Muharram Hilal, head of the Investors’ Union, said that Egypt's repercussions due to global turmoil were not easy, and the government succeeded in containing these difficult economic effects with bold reform measures, contributed to the release of production requirements, and was embodied in the continuation of the interest support initiative in credit facilities for the productive sectors, pointing out that we are awaiting more initiatives and procedures that stimulate the industry and production that reflect economic policies more supported for local production and export, and more in response to the requirements for paying the real economy growth.

He also expressed his appreciation to Dr.
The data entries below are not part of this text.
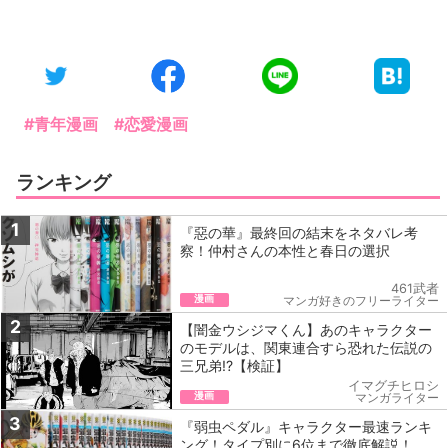
#青年漫画
#恋愛漫画
ランキング
1
『惡の華』最終回の結末をネタバレ考
察！仲村さんの本性と春日の選択
461武者
漫画
マンガ好きのフリーライター
2
【闇金ウシジマくん】あのキャラクター
のモデルは、関東連合すら恐れた伝説の
三兄弟!?【検証】
イマグチヒロシ
漫画
マンガライター
3
『弱虫ペダル』キャラクター最速ランキ
ング！タイプ別に6位まで徹底解説！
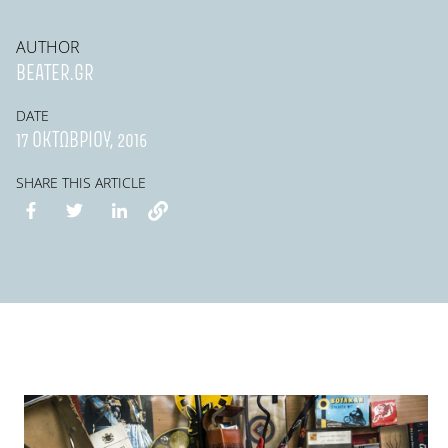
AUTHOR
BEATER.GR
DATE
17 ΟΚΤΩΒΡΊΟΥ, 2016
SHARE THIS ARTICLE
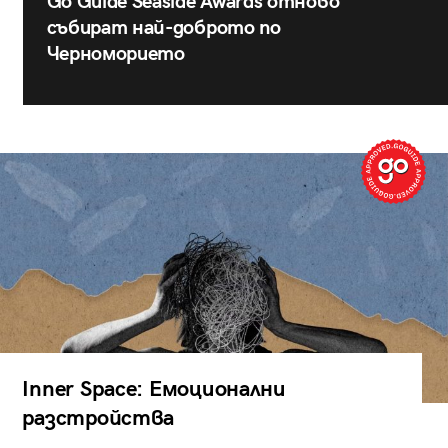
Go Guide Seaside Awards отново
събират най-доброто по
Черноморието
Inner Space: Емоционални
разстройства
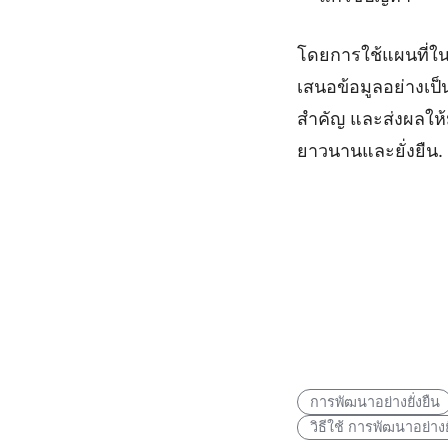
โดยการใช้แผนที่ใน
เสนอข้อมูลอย่างเป
สำคัญ และส่งผลให้
ยาวนานและยั่งยืน.
การพัฒนาอย่างยั่งยืน
วิธีใช้ การพัฒนาอย่างยั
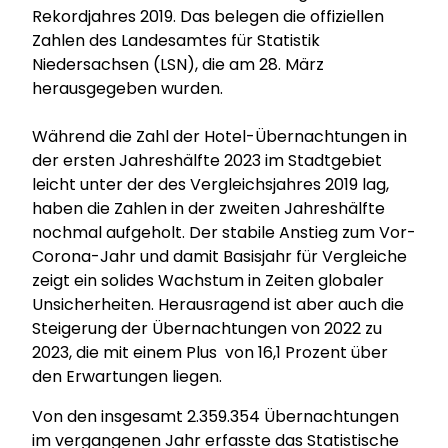
Rekordjahres 2019. Das belegen die offiziellen
Zahlen des Landesamtes für Statistik
Niedersachsen (LSN), die am 28. März
herausgegeben wurden.
Während die Zahl der Hotel-Übernachtungen in
der ersten Jahreshälfte 2023 im Stadtgebiet
leicht unter der des Vergleichsjahres 2019 lag,
haben die Zahlen in der zweiten Jahreshälfte
nochmal aufgeholt. Der stabile Anstieg zum Vor-
Corona-Jahr und damit Basisjahr für Vergleiche
zeigt ein solides Wachstum in Zeiten globaler
Unsicherheiten. Herausragend ist aber auch die
Steigerung der Übernachtungen von 2022 zu
2023, die mit einem Plus von 16,1 Prozent über
den Erwartungen liegen.
Von den insgesamt 2.359.354 Übernachtungen
im vergangenen Jahr erfasste das Statistische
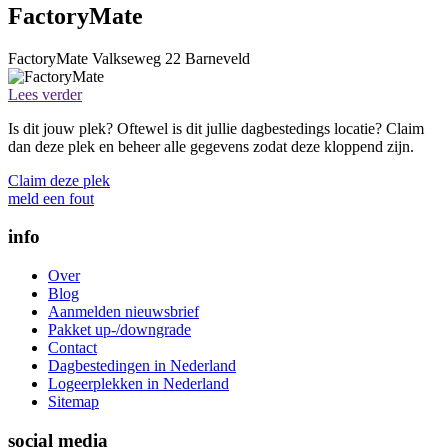
FactoryMate
FactoryMate
Valkseweg 22
Barneveld
Lees verder
Is dit jouw plek? Oftewel is dit jullie dagbestedings locatie? Claim
dan deze plek en beheer alle gegevens zodat deze kloppend zijn.
Claim deze plek
meld een fout
info
Over
Blog
Aanmelden nieuwsbrief
Pakket up-/downgrade
Contact
Dagbestedingen in Nederland
Logeerplekken in Nederland
Sitemap
social media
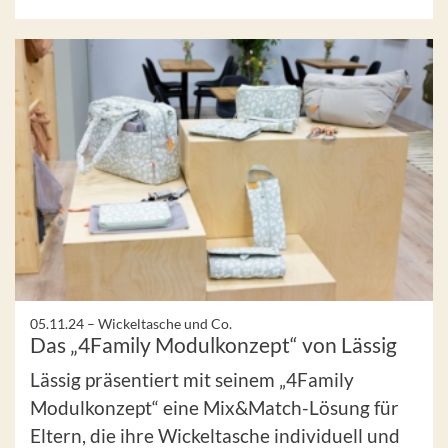
05.11.24 –
Wickeltasche und Co.
Das „4Family Modulkonzept“ von Lässig
Lässig präsentiert mit seinem „4Family
Modulkonzept“ eine Mix&Match-Lösung für
Eltern, die ihre Wickeltasche individuell und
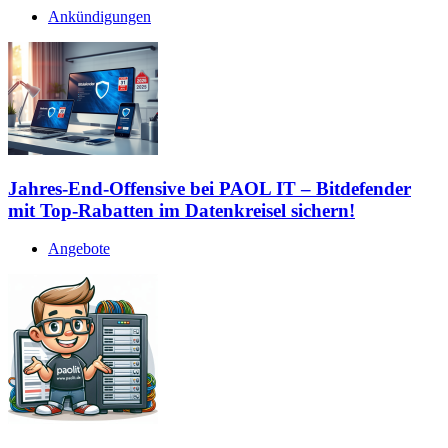
Ankündigungen
Jahres-End-Offensive bei PAOL IT – Bitdefender
mit Top-Rabatten im Datenkreisel sichern!
Angebote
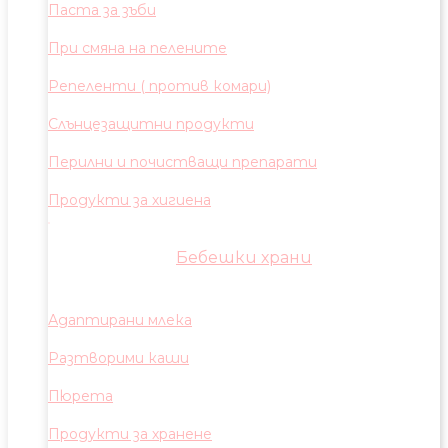
Паста за зъби
При смяна на пелените
Репеленти ( против комари)
Слънцезащитни продукти
Перилни и почистващи препарати
Продукти за хигиена
Бебешки храни
Адаптирани млека
Разтворими каши
Пюрета
Продукти за хранене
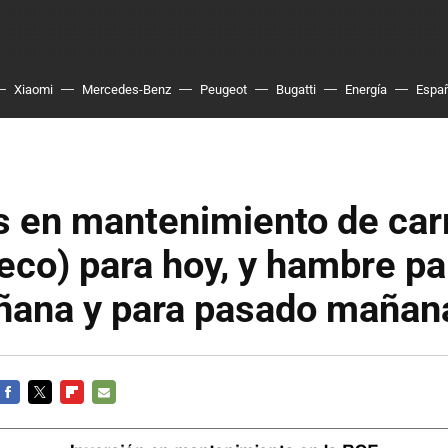
Xiaomi
Mercedes-Benz
Peugeot
Bugatti
Energía
Espa
 en mantenimiento de car
eco) para hoy, y hambre pa
ñana y para pasado mañan
FACEBOOK
TWITTER
FLIPBOARD
E-
MAIL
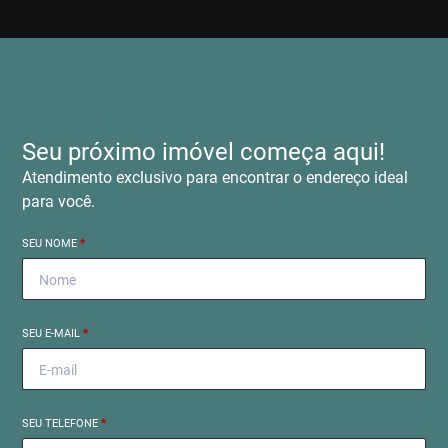
Seu próximo imóvel começa aqui!
Atendimento exclusivo para encontrar o endereço ideal
para você.
SEU NOME
*
SEU E-MAIL
*
SEU TELEFONE
*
Mohamed Moait, Minister of Finance; for his keenness to conduct a community dialogue with investors and exporters, listen to their proposals and adopt them in a way that leads to strengthening the structure of the macroeconomic economy, and achieving financial and development targets.

The meeting was attended by: Mohamed Khamis, Secretary -General of the Egyptian Federation of Investor’s associations and Communities, Osama Haqila, Vice Head of the Federation, Mohamed Al -Murshidi, Samy Soliman, Ali Hamza, Abdullah Al -Ghazali, Alaa Al -Saqti, Sabahi Nasr, Mahmoud Al - Qothi, members of the Federation Council, and Major General Mahmoud Al -Shahawi the Executive Director of the Federation’s Board of Directors, Mohamed Samy Saad, Chairman of the Egyptian Federation for Construction and Building Contractors, Tamer El -Shorbaji, President of the Investors Youth Association in North Sinai, Bassam Al -Shanwani, President of the Business Youth Association, Yusri Al -Sharqawi, President of the African Egyptian Businessmen Association, and Mohamed Al -Aydi, Undersecretary of the Export Council for Engineering Industries, Walid Jamal Al -Din, Chairman of the Export Council for Building Materials, and Mary Lewis Bashi, Chairman of the Export Council for Ready -made garments.